A San Gabriele fino a domenica 40 religiose discutono di come rinnovare l’attività dei monasteri

ISOLA DEL GRAN SASSO. Il santuario di San Gabriele a Isola del Gran Sasso ospita da ieri e fino al 4 ottobre il raduno internazionale delle suore di clausura. Quaranta monache passioniste in rappresentanza delle circa 350 suore che vivono nei monasteri dell’Ordine situati nei vari continenti si incontrano in questi giorni al santuario per discutere i problemi della vita claustrale in un convegno dal titolo “Rigenerate dal Mistero pasquale portiamo frutti di vita nuova”. Si tratta di un evento unico, considerato che è una cosa del tutto eccezionale che le suore di clausura, dedite alla penitenza e alla preghiera contemplativa, e che hanno contatti con il mondo esterno solo dietro una grata, possano uscire dal proprio convento e addirittura recarsi all’estero.

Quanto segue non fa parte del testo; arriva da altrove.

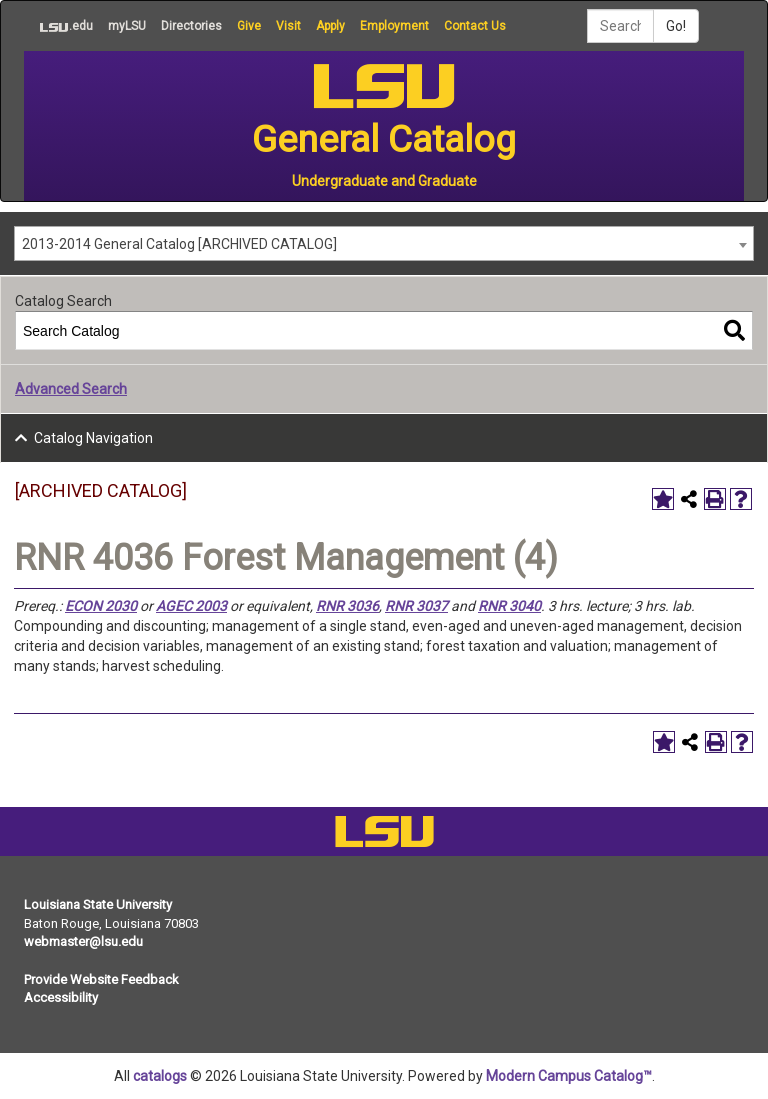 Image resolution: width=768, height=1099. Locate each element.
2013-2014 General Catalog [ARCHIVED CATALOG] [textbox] (179, 244)
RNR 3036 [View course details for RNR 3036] (347, 606)
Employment (394, 26)
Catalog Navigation (93, 438)
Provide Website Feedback (101, 979)
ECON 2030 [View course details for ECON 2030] (101, 606)
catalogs (160, 1076)
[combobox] (384, 243)
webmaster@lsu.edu (83, 941)
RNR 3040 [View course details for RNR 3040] (509, 606)
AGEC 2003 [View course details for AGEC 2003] (191, 606)
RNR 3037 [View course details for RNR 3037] (416, 606)
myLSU (127, 26)
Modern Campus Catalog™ (569, 1076)
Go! (676, 26)
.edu (58, 26)
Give (249, 26)
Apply (330, 26)
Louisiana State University (98, 904)
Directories (191, 26)
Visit (288, 26)
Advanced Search (71, 389)
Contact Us (475, 26)
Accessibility (61, 997) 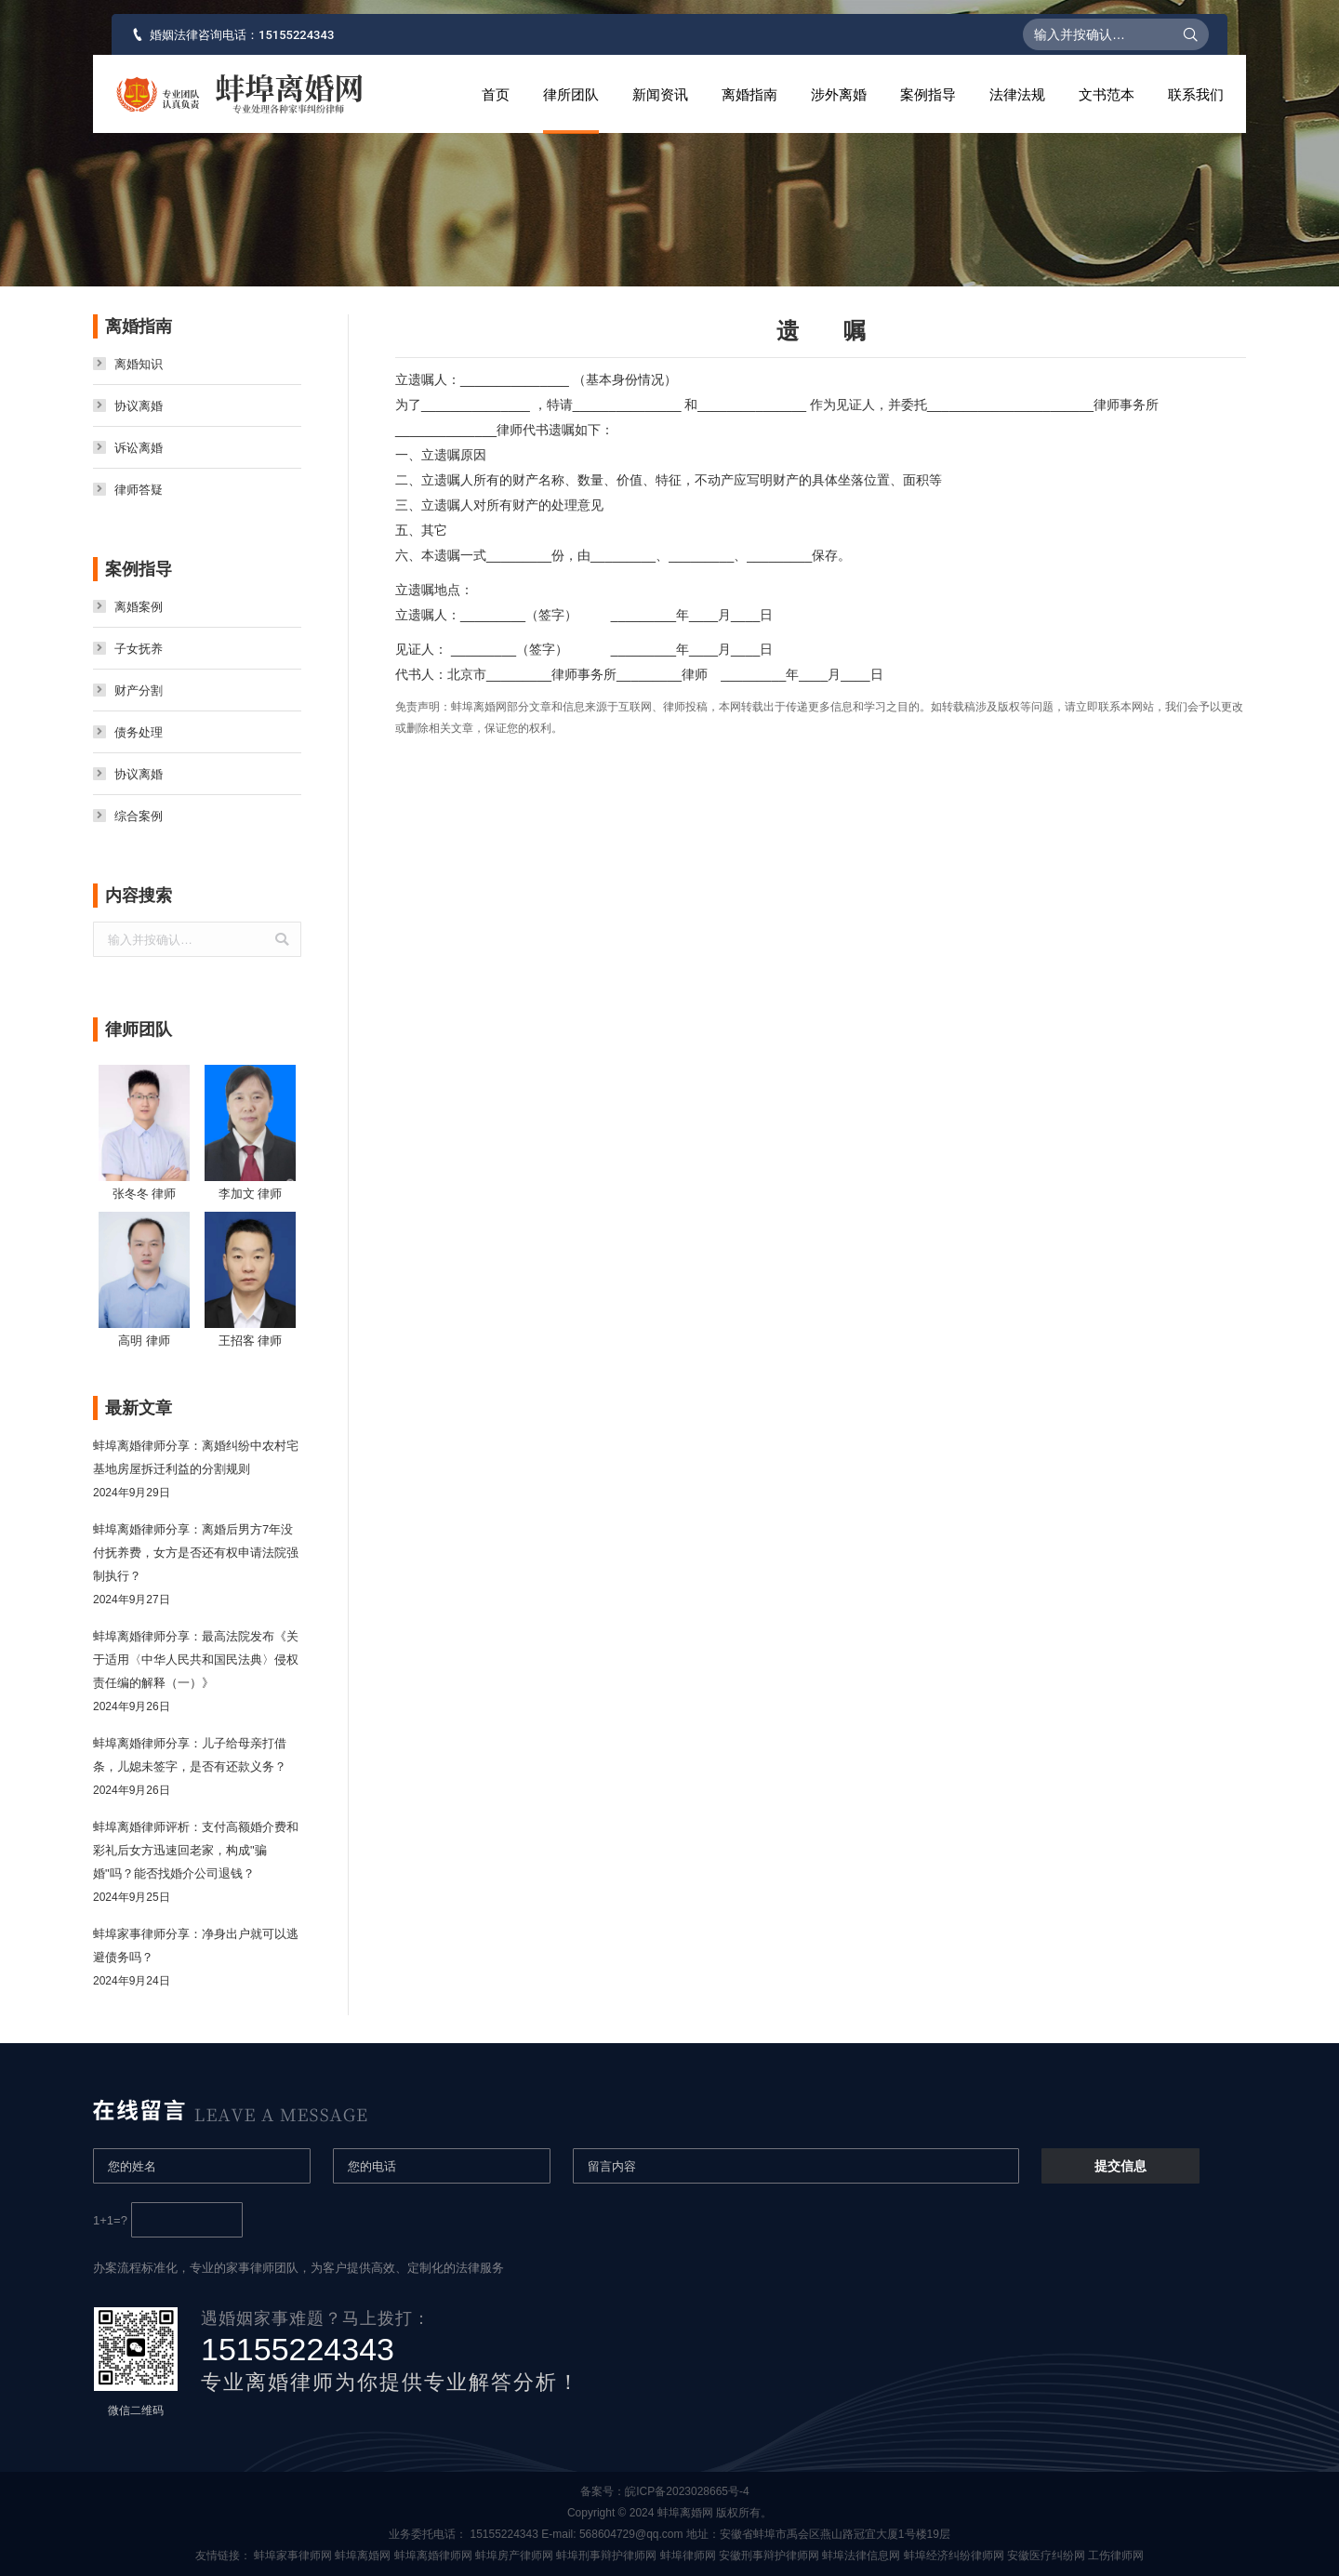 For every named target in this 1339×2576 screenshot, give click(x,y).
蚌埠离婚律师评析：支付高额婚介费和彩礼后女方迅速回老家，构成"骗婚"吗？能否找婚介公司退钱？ (195, 1850)
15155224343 (296, 35)
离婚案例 (138, 607)
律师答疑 (138, 490)
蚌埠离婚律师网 (433, 2555)
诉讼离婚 (138, 448)
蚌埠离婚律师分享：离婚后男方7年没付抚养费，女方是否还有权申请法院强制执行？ (195, 1552)
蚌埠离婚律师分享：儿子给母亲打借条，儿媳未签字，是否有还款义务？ (189, 1754)
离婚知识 (138, 364)
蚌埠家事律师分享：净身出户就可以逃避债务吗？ (195, 1945)
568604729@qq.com (631, 2534)
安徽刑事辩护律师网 (769, 2555)
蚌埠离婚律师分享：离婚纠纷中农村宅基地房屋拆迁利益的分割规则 (195, 1457)
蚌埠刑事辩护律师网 (606, 2555)
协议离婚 (138, 406)
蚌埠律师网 (688, 2555)
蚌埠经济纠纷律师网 (954, 2555)
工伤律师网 (1116, 2555)
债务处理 (138, 732)
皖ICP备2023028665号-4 (691, 2491)
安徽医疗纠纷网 (1046, 2555)
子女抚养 (138, 649)
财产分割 (138, 690)
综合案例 (138, 816)
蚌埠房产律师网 (514, 2555)
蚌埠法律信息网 (861, 2555)
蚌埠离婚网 (363, 2555)
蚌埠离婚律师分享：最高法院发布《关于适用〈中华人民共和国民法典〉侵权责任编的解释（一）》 (195, 1659)
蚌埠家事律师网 (293, 2555) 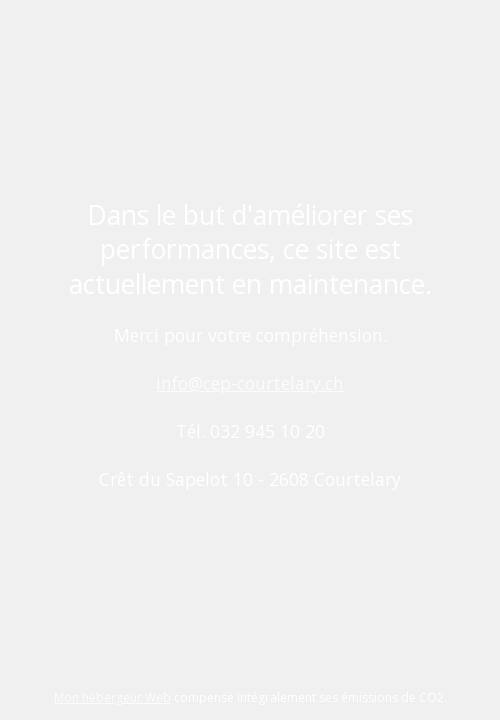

Tutto questo è stato possibile grazie alla convocazione delle suore da parte della Congregazione vaticana per i religiosi, che ha permesso loro di trascorrere una settimana a Roma e di ritrovarsi a San Gabriele. L'incontro ha come fine il dialogo e lo studio delle linee per un rinnovamento della vita religiosa a partire dalla riscoperta e dall’attualizzazione del carisma e lo sviluppo di un'unione più forte dei vari monasteri. Nell’epoca delle nuove tecnologie, infatti, diversi monasteri passionisti di clausura non disdegnano di aprire una finestra sul mondo, anche se solo virtuale, offrendo consigli e direzione spirituale attraverso internet o, come avviene in un monastero passionista negli Stati Uniti d'America, tramite la gestione diretta di una radio privata.(a.d.f.)